I spent the morning at the end of the Kenai Spur Highway in Nikiski with Scott from the paper and Rob from Fish and Game tracking radio tagged northern pike that have been illegally introduced into Stormy Lake.
View Stormy Lake in a larger map
Pike are non-native to this area but have been dumped into a number of river systems and lakes through Southcentral in the last few decades. Where ever they go they cause ecosystem destruction, eating up everything that fits down their gullet before turning on each other and leaving lakes devoid of piscatorial life or full of stunted cannibalistic pike.
This being one of the last bastions for the wild pacific salmon, the threat is not being taken lightly.
I don't want to give much more of the story away from here, so check Sunday's Clarion online or I'll post a link here when I post Sunday night.
As a kid my family would make a pilgrimage to Saranac Lake, NY area in early September each year to fish for pike and and large mouth bass in the Adirondacks. The onset of cold weather made the fish "snap," causing them to feed voraciously and strike more energetically with the dog-days of summer gone by. This is a reasonable size pike circa 1998.
Pike were one of my favorite target species. I never kept them, they were purely a sport fish. They had me hooked, sorry, both by their fierce looks and predatory habits. The more you thought like them, the better a chance you had at finding one.
They also make spectacular lunges at surface lures and will stalk spoons and spinners like underwater lions, waiting for the right trigger to tell them when to strike. My favorite pike story was the day one leapt out of the water when I jerked a lure out as it approached the boat. I was obviously unaware I had a follower. Feet from the stern, the fish nearly landed in the lap of my friend who had started to doze off.
That woke him up!
No pike were jumping in Stormy, the lake has a thick sheet of ice over it.
This screen mesh netting at the outlet of the lake is all that has stood between the pike of Stormy and the Swanson River since 2001. The Swanson is a noted rainbow and silver fishery.

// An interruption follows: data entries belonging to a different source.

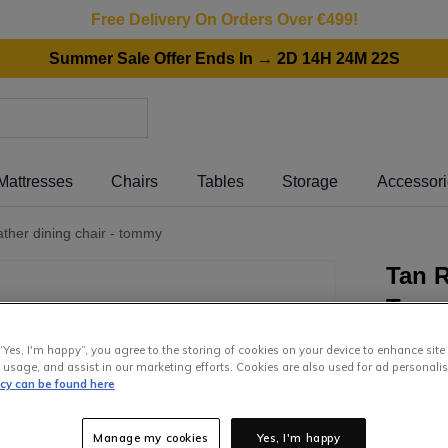
Free Delivery On Orders Over €499!
Summer Sale Offer Ends In → 2D 14H 24M 22S
Mattresses
Chairs
Tables
Storage
Accessor
eather dining chair - tommy
Tan R
Tom
“Yes, I'm happy”, you agree to the storing of cookies on your device to enhance site
299
.
0
 usage, and assist in our marketing efforts. Cookies are also used for ad personalis
icy can be found here
or pay
€5
Interest 
Manage my cookies
Yes, I'm happy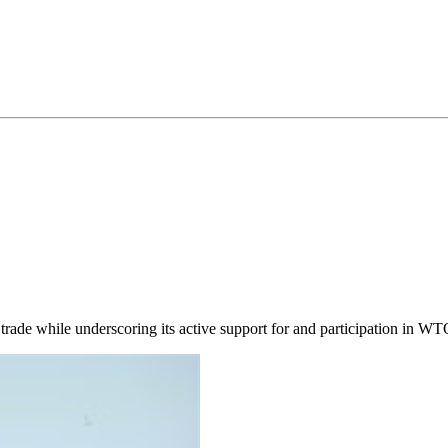
trade while underscoring its active support for and participation in WTO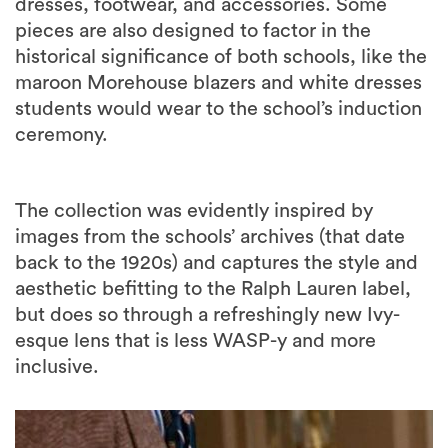
dresses, footwear, and accessories. Some
pieces are also designed to factor in the
historical significance of both schools, like the
maroon Morehouse blazers and white dresses
students would wear to the school’s induction
ceremony.
The collection was evidently inspired by
images from the schools’ archives (that date
back to the 1920s) and captures the style and
aesthetic befitting to the Ralph Lauren label,
but does so through a refreshingly new Ivy-
esque lens that is less WASP-y and more
inclusive.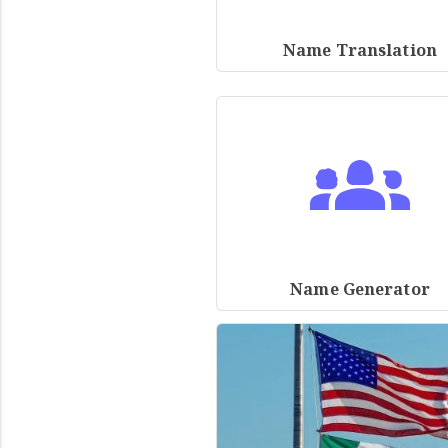
Name Translation
Name Generator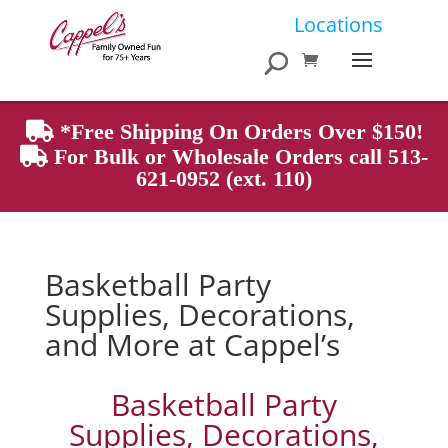
Products
Locations
search
*Free Shipping On Orders Over $150!
For Bulk or Wholesale Orders call 513-
621-0952 (ext. 110)
Basketball Party
Supplies, Decorations,
and More at Cappel’s
Basketball Party
Supplies, Decorations,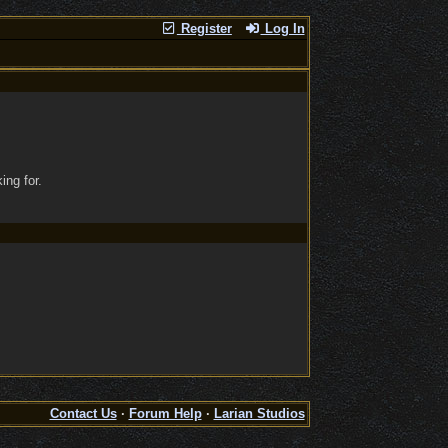
Register
Log In
ing for.
Contact Us
·
Forum Help
·
Larian Studios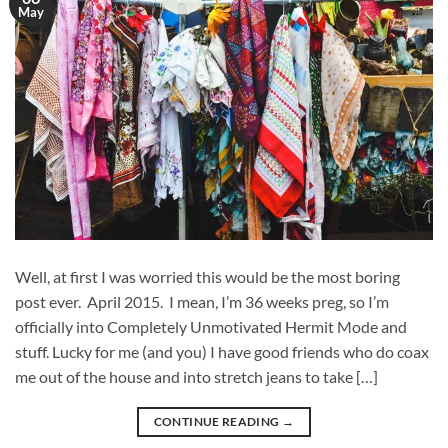
May
Well, at first I was worried this would be the most boring
post ever. April 2015. I mean, I’m 36 weeks preg, so I’m
officially into Completely Unmotivated Hermit Mode and
stuff. Lucky for me (and you) I have good friends who do coax
me out of the house and into stretch jeans to take […]
CONTINUE READING
→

Rob replaces the 12-volt battery at the stationary site which monitors the outlet to see if any of the tagged fish approach it. So far so good this year, but that probably has more to do with the thick ice keeping them out.
A map of the lake, divided into regions. When Rob finds a fish, he marks it's location to see where its moving from week to week.
Scott catches a lift back to the car. On the side of the machine, the antennae picks up beeps emitted by the fish so Rob can hone in on them. There's a lot of anglers out there who would probably love one of those. We were able to find most of the tagged fish in the few hours we joined Rob.